Cloud Techies
Published in

Cloud Techies

How to prune a git repo of large files

Problem

A git repo has only a handful of tiny files, but its size is over 1GB?

Diagnosis

  • People have not been using gitignore, and have also not been observant when committing files to git.
  • The repo has large files in its .git history.
  • Even AFTER files are deleted, they are still in the .git repo folder.

Solution

1) Understand git ignore

  • Read here
https://git-scm.com/docs/gitignore

2) Understand git add

  • DO NOT use “git commit -am”. You will add everything and commit it.
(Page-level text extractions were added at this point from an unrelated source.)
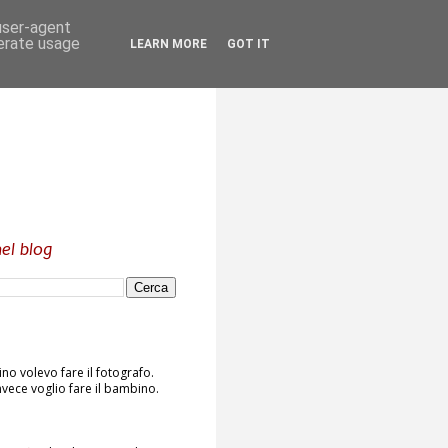
 user-agent
nerate usage
LEARN MORE
GOT IT
el blog
o volevo fare il fotografo.
vece voglio fare il bambino.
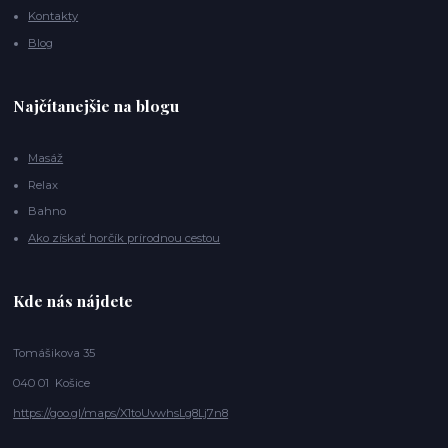
Kontakty
Blog
Najčítanejšie na blogu
Masáž
Relax
Bahno
Ako získať horčík prírodnou cestou
Kde nás nájdete
Tomášikova 35
040 01 Košice
https://goo.gl/maps/X1toUvwhsLg8Lj7n8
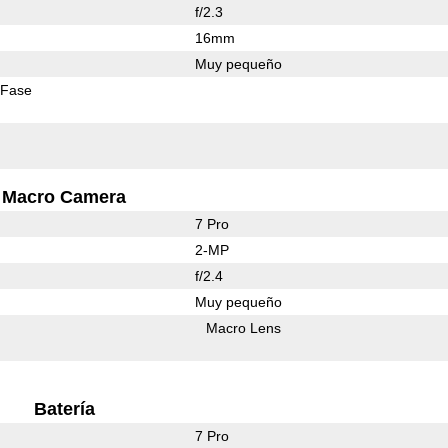
f/2.3
16mm
Muy pequeño
 Fase
Macro Camera
7 Pro
2-MP
f/2.4
Muy pequeño
Macro Lens
Batería
7 Pro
This is bad practice, as it results in unwanted files being committed to git.
  • It’s better instead to use git status, then “git add <filename>”.
  • Then git status again, then “git commit -m “Useful message here””. Then git push.

Read more here:

https://git-scm.com/docs/git-add

3) Prune the repo

  • Prune them using this java tool:
https://rtyley.github.io/bfg-repo-cleaner/

Important:

By default the BFG doesn’t modify the contents of your latest commit on your master (or ‘HEAD’) branch, even though it will clean all the commits before it.

Step 1

  • From WSL, clone the full, bare repo (1.45 GiB!!!) with — mirror (basically the .git folder, no checked-out files).
ak@sys:/mnt/c/Users/ak
$ git clone --mirror <git-repo-url>
Cloning into bare repository 'repo.git'...
remote: Counting objects: 173, done.
Receiving objects: 100% (173/173), 1.45 GiB | 1.11 MiB/s, done.
Resolving deltas: 100% (102/102), done.
Checking connectivity... done.

Step 2

  • From Powershell because I don’t have Java on WSL atm.
cd C:\Users\ak
java -jar C:\apps\bfg\bfg-1.13.0.jar --strip-blobs-bigger-than 1M repo.git

# Deleted files
# ------------------------------------------------------------------------------
# AWS Schema Conversion Tool-1.0.628.msi | 6c8977ee (287.6 MB)
# aws-cassandra-extractor-1.0.628-1.x86_64.rpm | 28cf6ab1 (119.9 MB)
# aws-cassandra-extractor-1.0.628.deb | 27db22dd (116.0 MB)
# aws-schema-conversion-tool-dms-agent-3.3.0-R1.x86_64.rpm | 2538ad16 (102.2 MB)
# aws-schema-conversion-tool-extractor-1.0.628-1.x86_64.rpm | 2136707b (29.9 MB)
# aws-schema-conversion-tool-extractor-1.0.628.deb | ace85e24 (29.8 MB)
# aws-schema-conversion-tool-extractor-1.0.628.dmg | 4fd92a15 (32.3 MB)
# aws-schema-conversion-tool-extractor-1.0.628.msi | 8cfa88fc (32.7 MB)
# package.zip

Step 3

  • Back to WSL to finish the pruning task and push it back up to the server.
ak@sys:/mnt/c/Users/ak/repo.git
$ git reflog expire --expire=now --all && git gc --prune=now --aggressive
Counting objects: 173, done.
Delta compression using up to 4 threads.
Compressing objects: 100% (164/164), done.
Writing objects: 100% (173/173), done.
Total 173 (delta 102), reused 16 (delta 0)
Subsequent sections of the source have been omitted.